At 1120 GMT, the front-month May Brent contract on London's ICE futures exchange was up 29 cents at $51.51 a barrel.

The front-month May light, sweet, crude contract on the New York Mercantile Exchange was trading 13 cents higher at $52.20 a barrel.

The ICE's gasoil contract for April delivery was up $7.75 at $443.50 a metric ton, while Nymex gasoline for April delivery was up 70 points at 146.40 cents a gallon.

Alongside stronger equity markets, movements in the U.S. dollar have also reasserted their influence over crude prices, combining to sponsor Nymex crude to their highest levels since the beginning of December. While oil fundamentals - such as current weak global demand and well-stocked inventories - might not support advances in crude prices, firmer equities and a weaker dollar could bolster sentiment and contribute to further crude oil gains, analysts suggested.

Both European and Asian equity bourses traded in positive territory Monday during optimism the Treasury plan will prompt banks to start lending more widely again and boost credit conditions in the U.S. economy as a whole. Meanwhile, the U.S. dollar was lower against most major currencies.

"The recent inclination to bid up commodities as both an inflation hedge and a weak dollar play is clearly what is driving the energy market right now," said Edward Meir, analyst at MF Global in New York. "But we believe that this approach will ultimately prove unsustainable in the absence of a rebound in industrial demand amid prevailing recessionary conditions."

Industrial action could provide some fundamental support for prices this week, with strike action in Nigeria and Brazil potentially affecting crude oil output.
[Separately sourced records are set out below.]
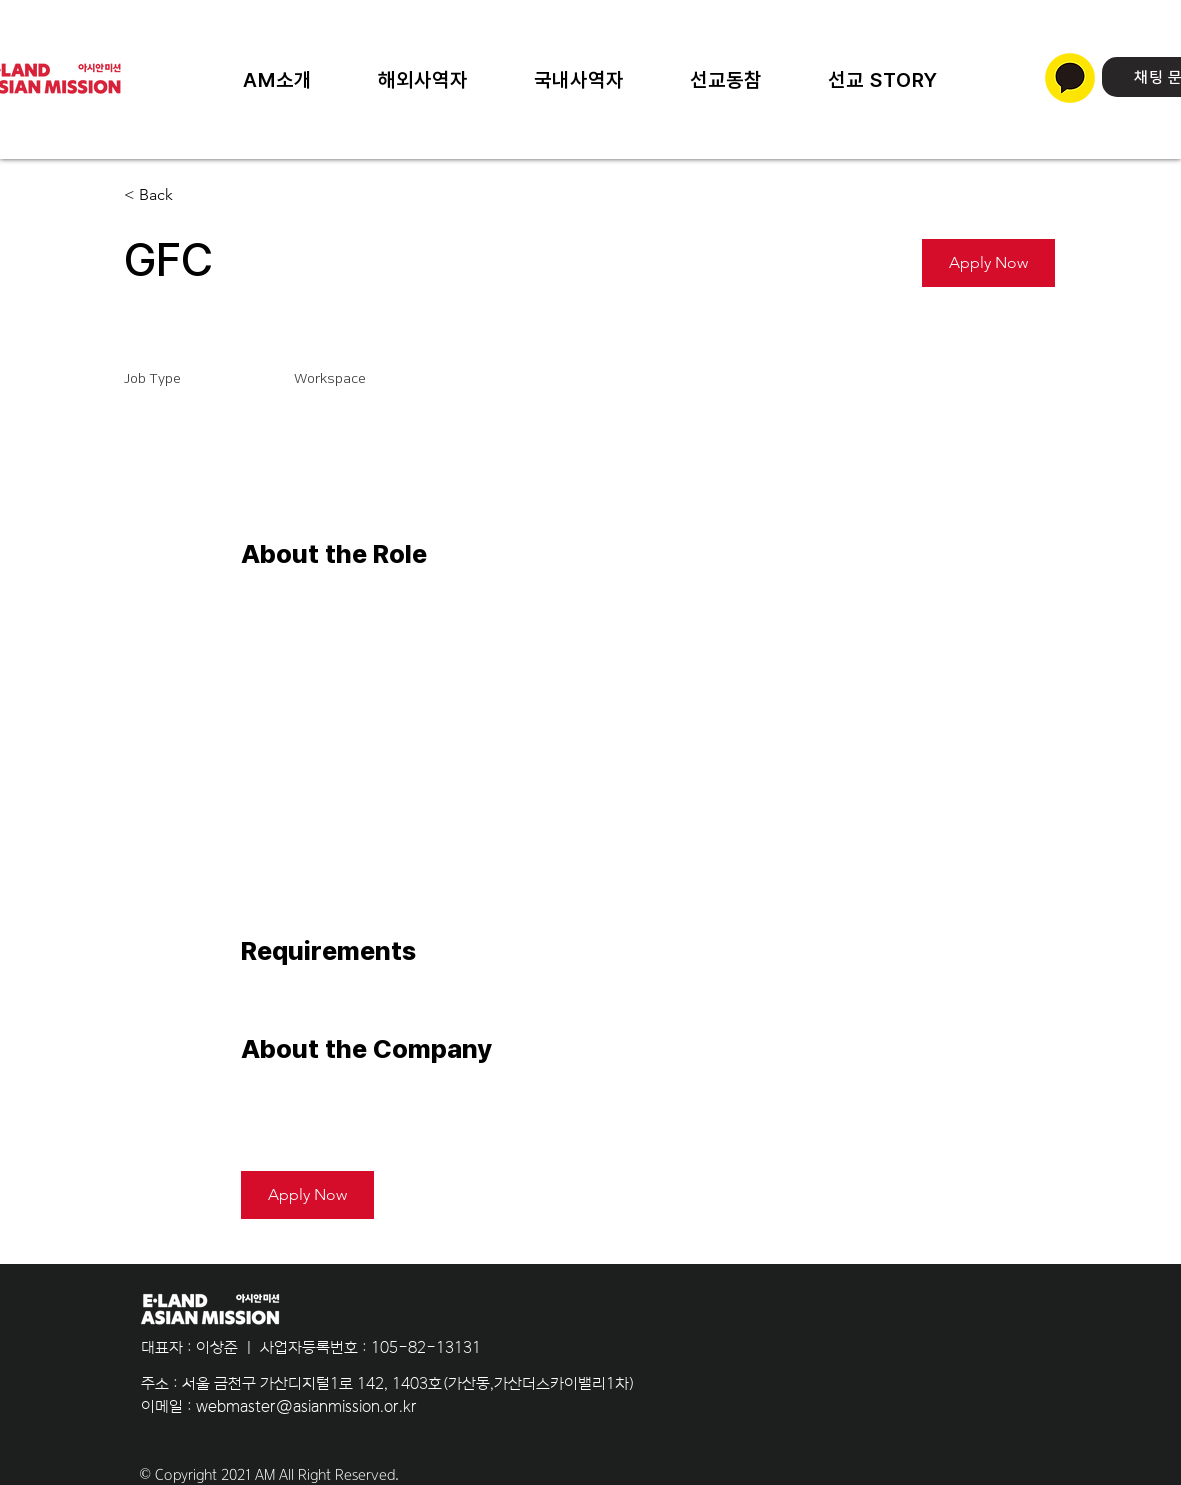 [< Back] (195, 195)
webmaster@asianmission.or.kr (306, 1406)
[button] (883, 80)
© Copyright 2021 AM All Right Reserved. (269, 1475) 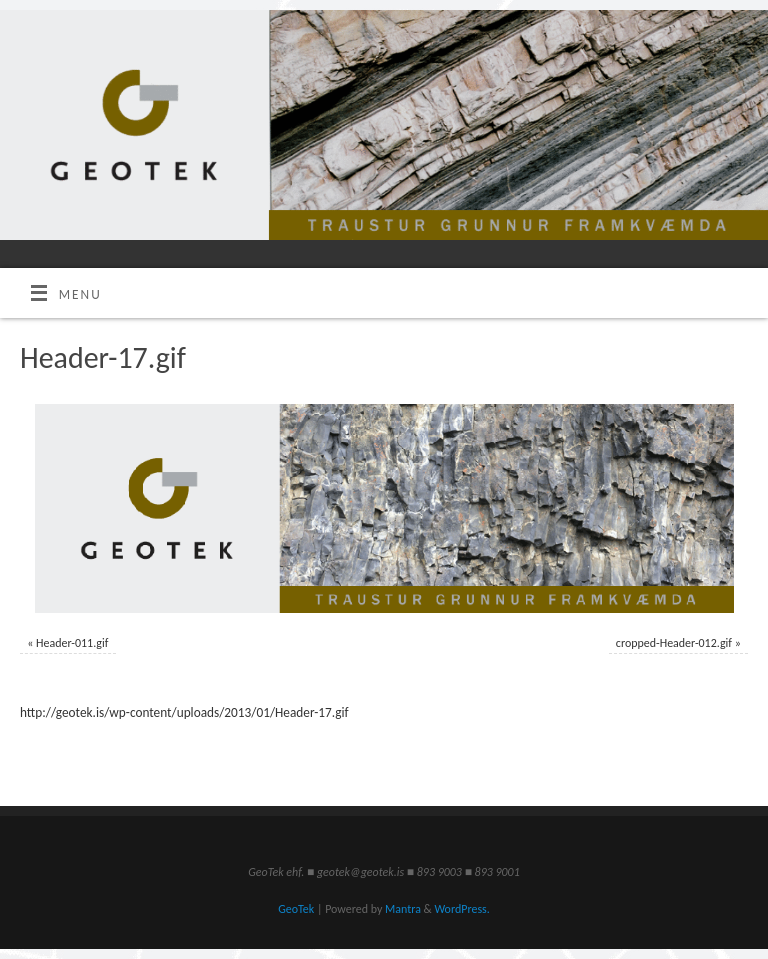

Nigeria's oil workers said Saturday they will begin a three-day warning strike Wednesday to protest a plan to remove a subsidy on petroleum products and the growing insecurity in the Niger Delta region of the country. Unions in Brazil were reported to have begun a five-day strike Monday, in a protest at pay and working conditions, although the strikes weren't aiming to halt production completely.

"Many unions' strikes will need to be watched this week, although they would only have a supply impact if prolonged more than announced," said Olivier Jakob, managing director of Swiss consultancy, Petromatrix.